The film’s tagline "Evolution Becomes Revolution" sums up the premise of Rise of the Planet of the Apes. This science fiction film directed by Rupert Wyatt and written by Rick Jaffa and Amanda Silver. It is a reboot of the Planet of the Apes series. A substance, designed to help the brain repair itself, gives rise to a super-intelligent chimp who leads an ape uprising.
In 2006, screenwriter-producer Rick Jaffa was searching for a script idea. As Jaffa searched a newspaper articles clipping, one about pet chimpanzees that become troublesome to their owners and heartbroken for not adapting well to the human environment intrigued him. As Jaffa eventually realized it fit the Planet of the Apes series, he called his wife and screenwriting partner Amanda Silver to express his ideas of such a chimpanzee eventually starting the ape revolution, and then the couple started developing the character of Caesar. Jaffa and Silver then wrote a script and sold it to Fox. The script added other elements which the couple had researched, such as genetic engineering. Several tributes to specific scenes, characters, and cast and crew from the previous Apes film series were added in the script. In a 2009 interview, Wyatt said, "We've incorporated elements from Conquest of the Planet of the Apes, in terms of how the apes begin to revolt, but this is primarily a prequel to the 1968 film...Caesar is a revolutionary figure who will be talked about by his fellow apes for centuries...This is just the first step in the evolution of the apes, and there's a lot more stories to tell after this. I imagine the next film will be about the all-out war between the apes and humans." Filming began in July 2010 in Vancouver, British Columbia. Filming also happened in San Francisco, California and around Oahu, Hawaii. As the animals in film were meant to be actual apes instead of the anthropomorphic simians of the original franchise, the producers decided not to use actors in make-up or animal suits. After considering real apes, instead Weta Digital created the apes digitally in almost every case through performance capture.
The film stars James Franco, Freida Pinto, John Lithgow, Brian Cox, Tom Felton and Andy Serkis. The cast gave amazing performances. But the true praise goes to its unlikely star – Caesar, played by Andy Serkis. He gave an amazing performance that genuinely allowed the audience to see the whole movie through his eyes and understand where he comes from and what are his motivations. He made this movie, without him there would be no movie. Full stop.

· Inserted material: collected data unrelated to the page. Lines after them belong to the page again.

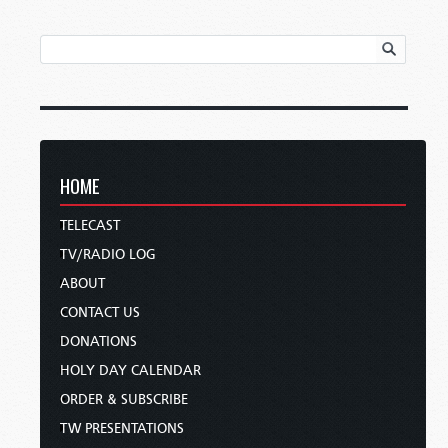
HOME
TELECAST
TV/RADIO LOG
ABOUT
CONTACT US
DONATIONS
HOLY DAY CALENDAR
ORDER & SUBSCRIBE
TW PRESENTATIONS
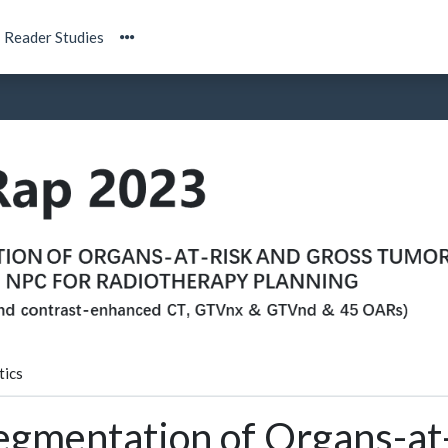
Reader Studies
tics
egmentation of Organs-at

Rise of the Planet of the Apes summons up moments of great eloquence and power. It's not just the birth of Caesar we're seeing in this triumphant interpretation, it's also the dawning of the beginning of humanity’s end. Here's how any great franchise should start: with care, precision and delicately wrought atmosphere. It's a refreshing approach to the genre, even when revisiting years later, in an era inundated with science fiction movies where each tries to better the last's visual effects budget.